THE “gender gap” in support for independence is disappearing in recent polls, according to Professor Sir John Curtice.
The elections expert said studies from 2014 found men were much more likely to vote Yes than women, who supported No to a larger degree.
Curtice said recent polls found this gap has shrunk or vanished altogether, while a number of pollsters have found support for independence has risen above 50%.
He published a blog post analysing the recent polling on Scottish independence on the What Scotland Thinks website yesterday. The academic cautioned against reading too much into the recent Ipsos Mori poll, which put support for Yes at 58%, as another poll by Savanta ComRes put Yes support at 53%.
He said: “The fact that we have had two polls whose fieldwork dates overlap, one pointing to a further increase in support for independence and one not, means that at this stage at least we have to reserve judgment on whether there has been a further increase on the modest lead for Yes that has been consistently reported by the polls since June.
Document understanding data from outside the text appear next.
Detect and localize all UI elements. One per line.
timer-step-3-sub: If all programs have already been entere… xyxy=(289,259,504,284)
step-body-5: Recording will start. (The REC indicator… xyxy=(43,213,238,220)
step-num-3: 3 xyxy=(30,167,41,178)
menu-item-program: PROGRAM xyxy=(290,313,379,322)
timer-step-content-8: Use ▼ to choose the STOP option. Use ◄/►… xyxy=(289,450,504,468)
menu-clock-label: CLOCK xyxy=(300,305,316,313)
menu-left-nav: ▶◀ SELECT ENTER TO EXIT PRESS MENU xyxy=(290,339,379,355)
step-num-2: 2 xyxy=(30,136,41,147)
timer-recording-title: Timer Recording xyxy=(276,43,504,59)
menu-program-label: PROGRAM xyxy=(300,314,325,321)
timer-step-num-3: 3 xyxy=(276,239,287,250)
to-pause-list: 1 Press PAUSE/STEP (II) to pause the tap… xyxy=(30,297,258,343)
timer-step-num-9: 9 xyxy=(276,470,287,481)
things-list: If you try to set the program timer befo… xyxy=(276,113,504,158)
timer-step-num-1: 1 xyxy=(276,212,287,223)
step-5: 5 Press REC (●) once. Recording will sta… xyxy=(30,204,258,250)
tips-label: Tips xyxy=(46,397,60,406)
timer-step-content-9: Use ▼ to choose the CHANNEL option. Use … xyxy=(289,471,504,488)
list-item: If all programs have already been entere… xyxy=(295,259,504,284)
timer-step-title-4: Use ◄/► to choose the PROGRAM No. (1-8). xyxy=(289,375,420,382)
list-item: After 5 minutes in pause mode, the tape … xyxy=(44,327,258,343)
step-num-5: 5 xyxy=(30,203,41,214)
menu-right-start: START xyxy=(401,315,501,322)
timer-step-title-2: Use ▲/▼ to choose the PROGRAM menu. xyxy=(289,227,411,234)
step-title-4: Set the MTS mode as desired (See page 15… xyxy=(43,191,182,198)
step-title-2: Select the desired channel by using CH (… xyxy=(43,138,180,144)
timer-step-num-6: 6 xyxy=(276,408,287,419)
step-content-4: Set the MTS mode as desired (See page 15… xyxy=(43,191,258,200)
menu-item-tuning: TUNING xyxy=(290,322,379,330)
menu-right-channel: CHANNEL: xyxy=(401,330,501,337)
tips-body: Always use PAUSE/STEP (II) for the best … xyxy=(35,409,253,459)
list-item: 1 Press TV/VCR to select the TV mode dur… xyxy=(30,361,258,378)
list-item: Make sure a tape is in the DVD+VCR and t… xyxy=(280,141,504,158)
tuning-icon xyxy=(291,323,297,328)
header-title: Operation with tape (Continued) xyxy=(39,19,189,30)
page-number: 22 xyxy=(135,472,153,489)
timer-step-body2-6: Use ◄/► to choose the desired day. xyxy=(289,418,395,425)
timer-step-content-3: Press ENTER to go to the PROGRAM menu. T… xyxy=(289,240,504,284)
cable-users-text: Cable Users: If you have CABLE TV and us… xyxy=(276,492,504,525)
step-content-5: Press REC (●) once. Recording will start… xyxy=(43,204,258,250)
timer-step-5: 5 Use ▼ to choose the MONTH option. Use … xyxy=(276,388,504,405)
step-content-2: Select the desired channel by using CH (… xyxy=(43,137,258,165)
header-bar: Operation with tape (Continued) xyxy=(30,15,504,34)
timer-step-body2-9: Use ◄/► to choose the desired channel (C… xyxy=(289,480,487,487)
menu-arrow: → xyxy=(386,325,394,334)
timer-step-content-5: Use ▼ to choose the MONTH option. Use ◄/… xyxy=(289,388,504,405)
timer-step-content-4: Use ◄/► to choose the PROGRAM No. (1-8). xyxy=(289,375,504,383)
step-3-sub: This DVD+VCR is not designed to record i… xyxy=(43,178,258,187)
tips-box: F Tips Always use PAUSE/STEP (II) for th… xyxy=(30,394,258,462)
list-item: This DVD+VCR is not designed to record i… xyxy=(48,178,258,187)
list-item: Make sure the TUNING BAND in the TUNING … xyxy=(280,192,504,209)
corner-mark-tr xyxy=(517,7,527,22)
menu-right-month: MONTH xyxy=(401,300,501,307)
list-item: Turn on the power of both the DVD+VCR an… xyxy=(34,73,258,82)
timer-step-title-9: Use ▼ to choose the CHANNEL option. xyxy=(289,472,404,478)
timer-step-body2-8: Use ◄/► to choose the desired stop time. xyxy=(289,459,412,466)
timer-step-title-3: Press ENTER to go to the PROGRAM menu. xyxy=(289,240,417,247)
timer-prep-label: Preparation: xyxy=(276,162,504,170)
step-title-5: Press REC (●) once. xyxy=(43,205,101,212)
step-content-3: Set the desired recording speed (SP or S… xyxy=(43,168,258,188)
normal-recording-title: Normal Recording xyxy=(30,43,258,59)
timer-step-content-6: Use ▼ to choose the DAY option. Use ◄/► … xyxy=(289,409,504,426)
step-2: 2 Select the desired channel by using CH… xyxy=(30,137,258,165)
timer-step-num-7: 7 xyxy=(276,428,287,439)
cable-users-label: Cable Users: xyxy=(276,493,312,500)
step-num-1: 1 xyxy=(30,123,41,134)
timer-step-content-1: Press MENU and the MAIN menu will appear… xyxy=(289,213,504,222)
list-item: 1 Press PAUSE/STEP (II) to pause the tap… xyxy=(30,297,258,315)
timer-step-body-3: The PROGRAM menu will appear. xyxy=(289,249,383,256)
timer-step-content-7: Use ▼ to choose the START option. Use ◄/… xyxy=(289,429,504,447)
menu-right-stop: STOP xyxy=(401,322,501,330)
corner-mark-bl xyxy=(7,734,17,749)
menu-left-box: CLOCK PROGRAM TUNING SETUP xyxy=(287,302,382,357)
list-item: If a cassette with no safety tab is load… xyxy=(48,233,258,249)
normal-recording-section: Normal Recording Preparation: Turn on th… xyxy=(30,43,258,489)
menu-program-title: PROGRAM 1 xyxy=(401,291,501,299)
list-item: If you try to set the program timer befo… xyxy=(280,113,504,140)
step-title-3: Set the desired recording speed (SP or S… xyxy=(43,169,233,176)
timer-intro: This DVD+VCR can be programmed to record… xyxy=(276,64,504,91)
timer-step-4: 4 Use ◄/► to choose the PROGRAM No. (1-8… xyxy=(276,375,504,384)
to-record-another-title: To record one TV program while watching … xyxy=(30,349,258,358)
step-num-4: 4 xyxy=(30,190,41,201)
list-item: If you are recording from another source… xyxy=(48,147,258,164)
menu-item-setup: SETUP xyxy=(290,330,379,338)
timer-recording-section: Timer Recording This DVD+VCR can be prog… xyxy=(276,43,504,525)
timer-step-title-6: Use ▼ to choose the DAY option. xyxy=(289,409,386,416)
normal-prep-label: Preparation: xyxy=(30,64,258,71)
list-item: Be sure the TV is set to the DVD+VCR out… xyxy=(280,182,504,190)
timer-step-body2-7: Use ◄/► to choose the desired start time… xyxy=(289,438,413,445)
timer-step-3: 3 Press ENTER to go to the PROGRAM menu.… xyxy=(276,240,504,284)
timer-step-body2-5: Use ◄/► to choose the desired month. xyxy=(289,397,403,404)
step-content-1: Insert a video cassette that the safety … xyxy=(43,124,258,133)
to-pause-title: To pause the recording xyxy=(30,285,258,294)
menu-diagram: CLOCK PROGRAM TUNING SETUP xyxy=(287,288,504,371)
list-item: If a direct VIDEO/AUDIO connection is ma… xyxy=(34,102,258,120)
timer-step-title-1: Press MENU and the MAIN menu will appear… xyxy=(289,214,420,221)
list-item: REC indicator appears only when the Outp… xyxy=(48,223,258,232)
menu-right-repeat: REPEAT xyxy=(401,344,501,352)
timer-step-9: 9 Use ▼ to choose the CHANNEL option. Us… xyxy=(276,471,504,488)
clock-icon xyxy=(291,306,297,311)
“This is particularly the case given that Ipsos Mori’s poll was their first of this year and thus we have no previous reading from the coronavirus era with which to compare their latest reading.
“What we can say on the basis of the two polls is that there continues to be a sustained lead for Yes – it is now nine polls in a row that have put Yes ahead.”
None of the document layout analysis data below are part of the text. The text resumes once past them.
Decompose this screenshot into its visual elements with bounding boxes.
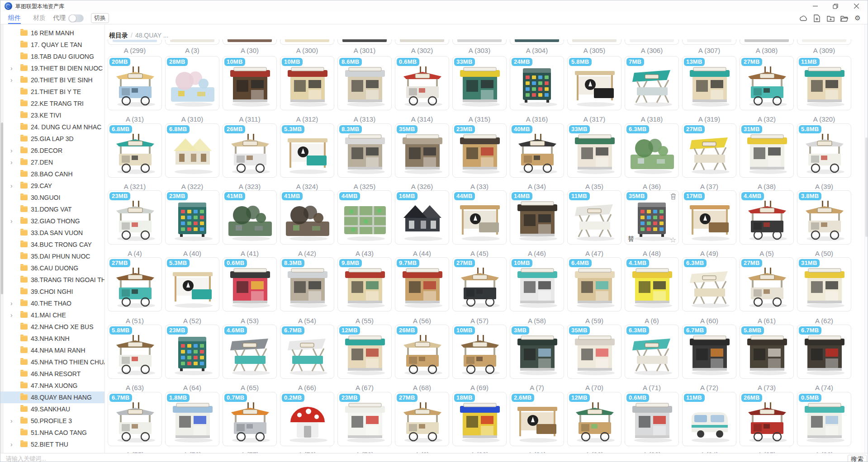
asset-card[interactable]: 6.3MB xyxy=(625,123,679,178)
sidebar-item-30-nguoi[interactable]: 30.NGUOI xyxy=(0,192,104,203)
asset-card[interactable]: 3MB xyxy=(510,325,564,379)
sidebar-item-40-the-thao[interactable]: ›40.THE THAO xyxy=(0,297,104,309)
asset-card[interactable]: 33MB xyxy=(567,123,621,178)
sidebar-item-36-cau-duong[interactable]: 36.CAU DUONG xyxy=(0,262,104,274)
delete-trash-icon[interactable] xyxy=(670,193,676,202)
sidebar-item-38-trang-tri-ngoai-that[interactable]: 38.TRANG TRI NGOAI THAT xyxy=(0,274,104,286)
expand-chevron-icon[interactable]: › xyxy=(10,74,13,86)
sidebar-item-23-ke-tivi[interactable]: 23.KE TIVI xyxy=(0,109,104,121)
sidebar-item-44-nha-mai-ranh[interactable]: 44.NHA MAI RANH xyxy=(0,344,104,356)
asset-card[interactable]: 27MB xyxy=(740,56,794,110)
asset-card[interactable]: 5.8MB xyxy=(567,56,621,110)
asset-card[interactable]: 23MB xyxy=(337,392,392,446)
asset-card[interactable]: 27MB xyxy=(682,123,736,178)
sidebar-item-34-buc-trong-cay[interactable]: 34.BUC TRONG CAY xyxy=(0,239,104,250)
expand-chevron-icon[interactable]: › xyxy=(10,297,13,309)
sidebar-item-24-dung-cu-am-nhac[interactable]: 24. DUNG CU AM NHAC xyxy=(0,121,104,133)
partial-card[interactable] xyxy=(280,39,334,45)
asset-card[interactable]: 6.8MB xyxy=(165,123,219,178)
expand-chevron-icon[interactable]: › xyxy=(10,62,13,74)
asset-card[interactable]: 27MB xyxy=(740,257,794,311)
expand-chevron-icon[interactable]: › xyxy=(10,415,13,427)
partial-card[interactable] xyxy=(337,39,392,45)
asset-card[interactable]: 4.1MB xyxy=(625,257,679,311)
partial-card[interactable] xyxy=(740,39,794,45)
asset-card[interactable]: 0.2MB xyxy=(280,392,334,446)
sidebar-item-51-nha-cao-tang[interactable]: 51.NHA CAO TANG xyxy=(0,427,104,438)
asset-card[interactable]: 35MB 替☆ xyxy=(625,190,679,245)
sidebar-item-42-nha-cho-xe-bus[interactable]: 42.NHA CHO XE BUS xyxy=(0,321,104,333)
asset-card[interactable]: 5.3MB xyxy=(280,123,334,178)
sidebar-item-28-bao-canh[interactable]: 28.BAO CANH xyxy=(0,168,104,180)
asset-card[interactable]: 26MB xyxy=(223,123,277,178)
asset-card[interactable]: 20MB xyxy=(108,56,162,110)
asset-card[interactable]: 10MB xyxy=(223,56,277,110)
sidebar-item-48-quay-ban-hang[interactable]: 48.QUAY BAN HANG xyxy=(0,391,104,403)
asset-card[interactable]: 6.7MB xyxy=(797,325,851,379)
asset-card[interactable]: 4.6MB xyxy=(223,325,277,379)
expand-chevron-icon[interactable]: › xyxy=(10,438,13,450)
content-scrollbar-thumb[interactable] xyxy=(865,137,868,237)
sidebar-item-26-decor[interactable]: ›26.DECOR xyxy=(0,145,104,156)
asset-card[interactable]: 6.3MB xyxy=(625,325,679,379)
sidebar-item-22-ke-trang-tri[interactable]: 22.KE TRANG TRI xyxy=(0,98,104,109)
asset-card[interactable]: 11MB xyxy=(682,392,736,446)
partial-card[interactable] xyxy=(108,39,162,45)
partial-card[interactable] xyxy=(682,39,736,45)
asset-card[interactable]: 6.7MB xyxy=(682,325,736,379)
sidebar-item-50-profile-3[interactable]: ›50.PROFILE 3 xyxy=(0,415,104,427)
asset-card[interactable]: 40MB xyxy=(510,123,564,178)
asset-card[interactable]: 0.7MB xyxy=(223,392,277,446)
breadcrumb-root[interactable]: 根目录 xyxy=(109,32,128,39)
partial-card[interactable] xyxy=(510,39,564,45)
tab-materials[interactable]: 材质 xyxy=(33,12,46,24)
asset-card[interactable]: 41MB xyxy=(280,190,334,245)
asset-card[interactable]: 0.5MB xyxy=(797,392,851,446)
sidebar-item-29-cay[interactable]: ›29.CAY xyxy=(0,180,104,192)
tab-proxy[interactable]: 代理 xyxy=(53,12,66,24)
expand-chevron-icon[interactable]: › xyxy=(10,145,13,156)
asset-card[interactable]: 12MB xyxy=(567,392,621,446)
asset-card[interactable]: 28MB xyxy=(165,56,219,110)
sidebar-item-45-nha-tho-thien-chua[interactable]: 45.NHA THO THIEN CHUA xyxy=(0,356,104,368)
asset-card[interactable]: 31MB xyxy=(740,123,794,178)
partial-card[interactable] xyxy=(395,39,449,45)
sidebar-item-35-dai-phun-nuoc[interactable]: 35.DAI PHUN NUOC xyxy=(0,250,104,262)
asset-card[interactable]: 44MB xyxy=(452,190,507,245)
asset-card[interactable]: 4.4MB xyxy=(740,190,794,245)
sidebar-item-18-tab-dau-giuong[interactable]: 18.TAB DAU GIUONG xyxy=(0,51,104,62)
settings-gear-icon[interactable]: ⚙ xyxy=(853,14,862,23)
partial-card[interactable] xyxy=(223,39,277,45)
replace-tag-button[interactable]: 替 xyxy=(628,235,634,243)
asset-card[interactable]: 6.3MB xyxy=(682,257,736,311)
asset-card[interactable]: 6.7MB xyxy=(280,325,334,379)
asset-card[interactable]: 18MB xyxy=(452,392,507,446)
asset-card[interactable]: 10MB xyxy=(510,257,564,311)
partial-card[interactable] xyxy=(452,39,507,45)
asset-card[interactable]: 44MB xyxy=(337,190,392,245)
favorite-star-icon[interactable]: ☆ xyxy=(670,236,676,244)
asset-card[interactable]: 9.8MB xyxy=(337,257,392,311)
tab-components[interactable]: 组件 xyxy=(8,12,21,24)
partial-card[interactable] xyxy=(797,39,851,45)
asset-card[interactable]: 23MB xyxy=(108,190,162,245)
sidebar-item-27-den[interactable]: ›27.DEN xyxy=(0,156,104,168)
asset-card[interactable]: 6.4MB xyxy=(567,257,621,311)
asset-card[interactable]: 10MB xyxy=(452,325,507,379)
expand-chevron-icon[interactable]: › xyxy=(10,156,13,168)
sidebar-item-31-dong-vat[interactable]: 31.DONG VAT xyxy=(0,203,104,215)
sidebar-item-21-thiet-bi-y-te[interactable]: 21.THIET BI Y TE xyxy=(0,86,104,98)
asset-card[interactable]: 8.6MB xyxy=(337,56,392,110)
asset-card[interactable]: 5.3MB xyxy=(165,257,219,311)
asset-card[interactable]: 10MB xyxy=(280,56,334,110)
asset-card[interactable]: 11MB xyxy=(567,190,621,245)
sidebar-item-32-giao-thong[interactable]: ›32.GIAO THONG xyxy=(0,215,104,227)
sidebar-item-43-nha-kinh[interactable]: 43.NHA KINH xyxy=(0,333,104,344)
asset-card[interactable]: 5.8MB xyxy=(108,325,162,379)
expand-chevron-icon[interactable]: › xyxy=(10,215,13,227)
asset-card[interactable]: 23MB xyxy=(165,325,219,379)
asset-card[interactable]: 27MB xyxy=(108,257,162,311)
asset-card[interactable]: 5.8MB xyxy=(797,123,851,178)
sidebar-item-25-gia-lap-3d[interactable]: 25.GIA LAP 3D xyxy=(0,133,104,145)
search-input[interactable] xyxy=(6,454,730,462)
The professor said a demographic feature worth noting is the disappearance of the “gender gap”.
He said: “It may, perhaps, even be the case that a narrow majority of men voted Yes in 2014 and either way the No victory appeared to rest heavily on the support of women – who perhaps were more averse to what they considered to be the risks of independence.
“Now, the picture appears to be rather different. On average the last nine polls have put support for Yes at 54%. These same nine polls on average put the figure for both men and women at 54% too.”